Ола

22
18
20
22
24
26
28
30

Об этом всем Дон Саладо нам тут же сообщить изволил, да внимания мы, признаться, не обратили. И вправду – звенит и звенит, оно, между прочим, к деньгам, особливо ежели в левом ухе. Не обратили, а зря!

– Итак, сударь, вы пикаро, да еще с Берега, – подытожил сеньор лисенсиат Алессандро Мария Рохас.

– Осуждать станете? – покосился я на него не без любопытства. – Контрабандист да законы не почитаю?

Хоть он и лисенсиат, в Саламанке и Париже учился, а обычный вроде парень. Ну, усики, словно три дня не умывался, ну, горячий очень. Зато ведь не трус! И не дурак вроде.

…Ехали мы теперь втроем – по пути оказалось. Я на Куло своем поганом, Дон Саладо – на коньке-недомерке, а толстячок – на муле. Крепкий такой мул, большой. Мне за моего Задницу даже стыдно стало…

– Осуждать? – задумался лисенсиат. – Нет, не стану, Начо. Не стану…

И снова думать начал. Я и не мешал – человек он оказался такой: кричит, шумит – а после соображать начинает, гаснет вроде. Слыхал я как-то, что таких холериками зовут, это значит, будто холера на них накатывает – потрясет да бросит.
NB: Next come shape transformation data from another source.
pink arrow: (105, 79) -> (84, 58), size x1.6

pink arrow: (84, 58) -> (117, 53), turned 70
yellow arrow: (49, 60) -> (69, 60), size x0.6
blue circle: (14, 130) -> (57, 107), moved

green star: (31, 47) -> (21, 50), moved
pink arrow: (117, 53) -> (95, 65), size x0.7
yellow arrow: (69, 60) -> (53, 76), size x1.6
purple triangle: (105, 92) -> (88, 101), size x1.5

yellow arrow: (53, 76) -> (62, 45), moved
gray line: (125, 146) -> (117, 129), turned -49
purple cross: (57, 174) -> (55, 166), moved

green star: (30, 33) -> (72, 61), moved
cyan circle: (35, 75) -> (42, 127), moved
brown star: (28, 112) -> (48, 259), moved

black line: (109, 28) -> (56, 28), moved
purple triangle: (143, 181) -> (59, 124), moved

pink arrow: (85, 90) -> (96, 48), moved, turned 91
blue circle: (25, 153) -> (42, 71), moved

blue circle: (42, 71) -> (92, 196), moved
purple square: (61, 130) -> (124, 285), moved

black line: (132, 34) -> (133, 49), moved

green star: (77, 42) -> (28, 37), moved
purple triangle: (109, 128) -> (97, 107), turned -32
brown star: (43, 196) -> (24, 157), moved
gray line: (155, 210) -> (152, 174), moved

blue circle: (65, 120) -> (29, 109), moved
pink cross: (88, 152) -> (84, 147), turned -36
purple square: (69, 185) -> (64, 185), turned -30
Дон Саладо тоже беседой нас не баловал – в ушах у него звенело. Ехал себе и ехал.

Ну и ладно.

– Законы наши, Начо, весьма несовершенны, – подумав, продолжил толстячок. – Об этом я уже как-то упомянул, однако добавлю: они порой несправедливо жестоки…

И снова замолчал. А мне интересно стало.

– Такие, как вы, делают доброе дело – благодаря этому во всей Испании нет недостатка в самом необходимом. Увы, ремесла да и промыслы у нас развиваются слишком медленно. Так что контрабанда нас, по сути, спасает – вопреки, увы, законам.
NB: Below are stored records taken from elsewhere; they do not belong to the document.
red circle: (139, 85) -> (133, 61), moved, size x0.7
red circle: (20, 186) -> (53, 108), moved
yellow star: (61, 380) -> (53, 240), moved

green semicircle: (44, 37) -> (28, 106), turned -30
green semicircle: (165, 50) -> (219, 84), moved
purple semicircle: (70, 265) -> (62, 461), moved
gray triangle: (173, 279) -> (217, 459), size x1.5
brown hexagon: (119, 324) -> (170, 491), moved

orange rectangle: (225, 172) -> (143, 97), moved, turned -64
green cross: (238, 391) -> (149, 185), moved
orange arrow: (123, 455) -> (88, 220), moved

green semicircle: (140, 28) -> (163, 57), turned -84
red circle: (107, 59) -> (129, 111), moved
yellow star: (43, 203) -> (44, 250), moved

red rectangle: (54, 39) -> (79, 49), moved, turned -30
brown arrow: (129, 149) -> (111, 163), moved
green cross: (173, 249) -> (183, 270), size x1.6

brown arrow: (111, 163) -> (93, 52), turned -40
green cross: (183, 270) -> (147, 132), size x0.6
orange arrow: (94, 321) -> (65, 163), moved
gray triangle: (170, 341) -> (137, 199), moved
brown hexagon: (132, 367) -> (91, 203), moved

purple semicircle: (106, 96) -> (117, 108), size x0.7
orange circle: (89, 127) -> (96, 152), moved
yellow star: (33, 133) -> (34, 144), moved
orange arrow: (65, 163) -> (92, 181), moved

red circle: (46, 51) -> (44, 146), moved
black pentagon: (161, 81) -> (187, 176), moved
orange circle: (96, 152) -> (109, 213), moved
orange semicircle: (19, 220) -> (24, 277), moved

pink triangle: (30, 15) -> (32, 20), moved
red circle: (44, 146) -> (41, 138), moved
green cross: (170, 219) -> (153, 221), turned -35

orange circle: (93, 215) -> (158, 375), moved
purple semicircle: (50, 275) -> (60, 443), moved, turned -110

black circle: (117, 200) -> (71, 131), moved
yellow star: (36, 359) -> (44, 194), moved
Вот как! Я даже приосанился. То, что мы с Калабрийцем доброе дело делаем, – это я и сам знал, но когда такое Ученый человек признает!

То-то!

– И еще добавлю: самые жестокие законы – отнюдь не самые древние, как можно было бы подумать. Увы, наш век, который отчего-то итальянцы назвали Ренессансом, дает примеры невиданной жестокости и несправедливости. Вы о Супреме [26] слыхали, Начо?

Не хотел – а вздрогнул. Отвернулся, на ветряк дохлый поглядел.

«Ты слыхал о Супреме, Начо?» – спросил меня тогда падре Рикардо. Грустно так спросил. А после улыбнулся – тоже грустно…

– Эти, зелененькие, которые? [27] – не глядя на сеньора лисенсиата, ответил я. – Фратины? [28] Чего-то слыхал…

– Вот и я слыхал, Начо…

Странное дело! Ему-то что до этих зелененьких? Не марран [29] ведь, не мориск. Не священник даже…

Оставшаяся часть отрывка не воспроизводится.